Frances se rue sur lui pour lui tenir la main et tenter de le calmer, sans succès.

- Howard je t’en prie ! Tu as failli y passer ! S’il te plaît…

- FAUT PAS QUE JE DORME ! hurle-t-il d’une voix éraillée. Un goût de rouille remonte le long de sa gorge.

- Madame, il faut qu’il dorme. Tenez-lui le bras s’il vous plaît, demande l’infirmière en purgeant l’air du piston.

Les larmes aux yeux, Frances immobilise délicatement son bras et lui passe une main dans les cheveux. Howard continue de hurler, le regard fou, impuissant et insensible aux postillons ensanglantés qui sortent de sa bouche. D’un geste précis, l’infirmière insère l’aiguille dans le cathéter fiché dans la veine du peintre et injecte la substance.

- Que de cinéma ! lâche la dame en blanc en rangeant son matériel.

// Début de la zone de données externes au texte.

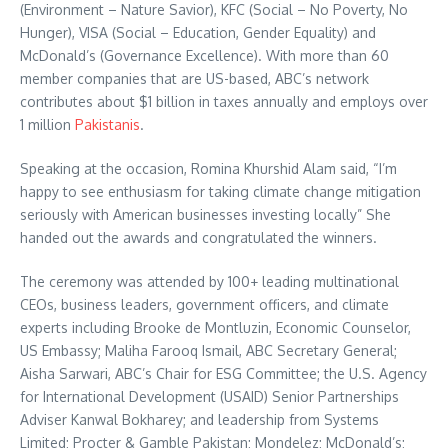
(Environment – Nature Savior), KFC (Social – No Poverty, No
Hunger), VISA (Social – Education, Gender Equality) and
McDonald’s (Governance Excellence). With more than 60
member companies that are US-based, ABC’s network
contributes about $1 billion in taxes annually and employs over
1 million
Pakistanis
.
Speaking at the occasion, Romina Khurshid Alam said, “I’m
happy to see enthusiasm for taking climate change mitigation
seriously with American businesses investing locally” She
handed out the awards and congratulated the winners.
The ceremony was attended by 100+ leading multinational
CEOs, business leaders, government officers, and climate
experts including Brooke de Montluzin, Economic Counselor,
US Embassy; Maliha Farooq Ismail, ABC Secretary General;
Aisha Sarwari, ABC’s Chair for ESG Committee; the U.S. Agency
for International Development (USAID) Senior Partnerships
Adviser Kanwal Bokharey; and leadership from Systems
Limited; Procter & Gamble Pakistan; Mondelez; McDonald’s;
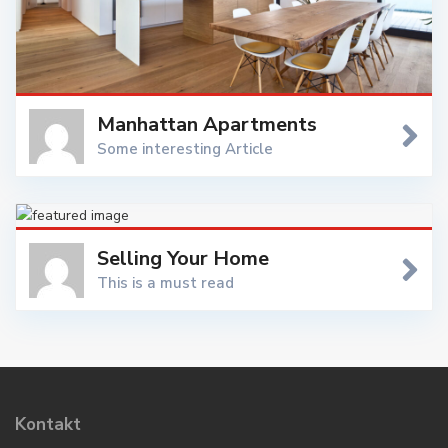
Manhattan Apartments
Some interesting Article
In Manhattan, uptown means north (more precisely north-
northeast, which is the direction the island and its street
grid system is oriented) and downtown means south
Selling Your Home
(south-southwest)
This is a must read
Downsizing, upsizing, looking for something new, or any
reason in between, you’re considering selling a New York
property and we’re ready to help you with 23 full-time
Sales Executives, a full-service support staff, legal
department, and in-house marketing department. WP
Kontakt
Estate invests over $2 million each year marketing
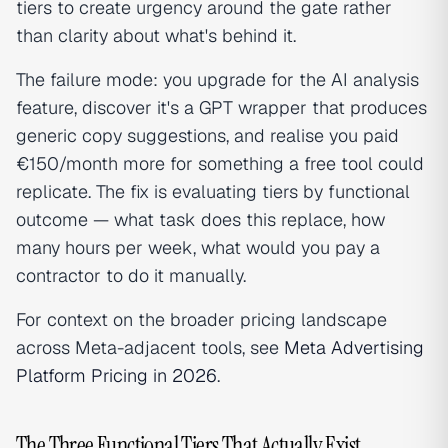
tiers to create urgency around the gate rather
than clarity about what's behind it.
The failure mode: you upgrade for the AI analysis
feature, discover it's a GPT wrapper that produces
generic copy suggestions, and realise you paid
€150/month more for something a free tool could
replicate. The fix is evaluating tiers by functional
outcome — what task does this replace, how
many hours per week, what would you pay a
contractor to do it manually.
For context on the broader pricing landscape
across Meta-adjacent tools, see
Meta Advertising
Platform Pricing in 2026
.
The Three Functional Tiers That Actually Exist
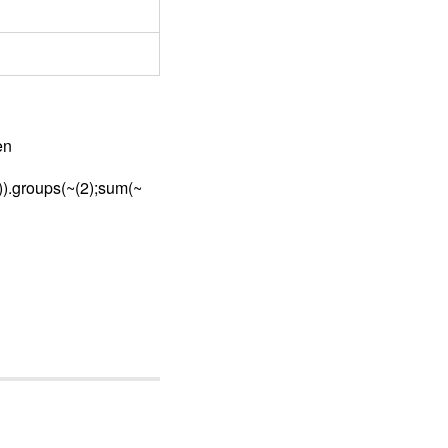
en
2)).groups(~(2);sum(~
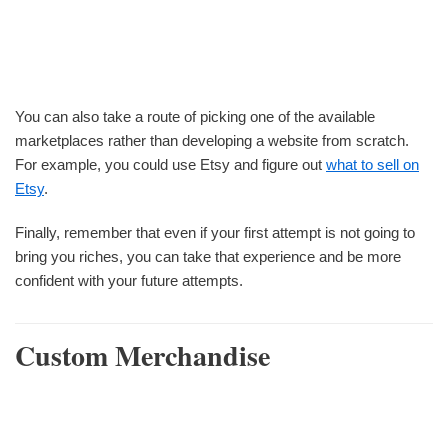
You can also take a route of picking one of the available
marketplaces rather than developing a website from scratch.
For example, you could use Etsy and figure out
what to sell on
Etsy
.
Finally, remember that even if your first attempt is not going to
bring you riches, you can take that experience and be more
confident with your future attempts.
Custom Merchandise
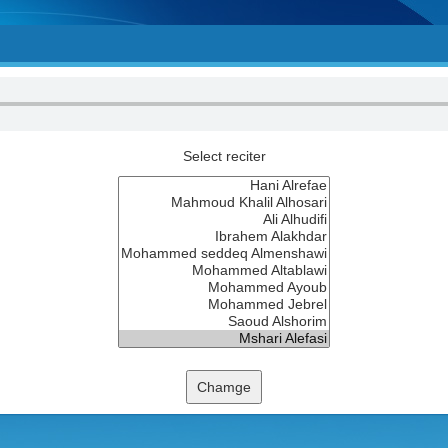
Select reciter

 Elle se dépêche de sortir sans un regard en arrière, son chariot bien ordonné devant elle. Les minutes passent, Frances assise à côté du lit, le visage dans les mains et Howard prostré, le regard tourné vers le plafond. Il ne cligne même pas des paupières, ses yeux rougis grands ouverts. La fatigue commence à se faire sentir, mais le peintre lutte de toute ses forces pour ne pas sombrer, conscient de l’horreur qui l’attend. Qui les attend tous. Lorsqu’il sent son esprit partir, il s’oblige à bouger un bras, une jambe, pour déclencher une vague de douleur qui le maintient éveillé. Ses paupières vacillent, sa vision se floute et la peur grandit tant et plus. Ses membres se font de plus en plus lourds, il lui devient impossible de ne serait-ce que bouger les doigts. Et dans un soupir, il finit par s’endormir.

  Les yeux remplis de larmes de soulagement, Frances lui caresse les cheveux. Le masque crispé de terreur d’Howard a cédé la place au visage qu’elle lui a toujours connu. Les sillons angoissés qui ravageaient sa peau se sont estompés, dévoilant des traits qu’elle n’avait pas vu depuis trop longtemps. Elle savoure ce moment de répit et se prend à espérer des jours meilleurs. Des jours sans toiles torturées, sans couleurs de mort, sans folie dans le regard. Des jours où il lui avoue son amour et la serre tendrement dans ses bras, comme au commencement. Bercée par ces pensées réconfortantes, Frances finit par s’endormir elle aussi.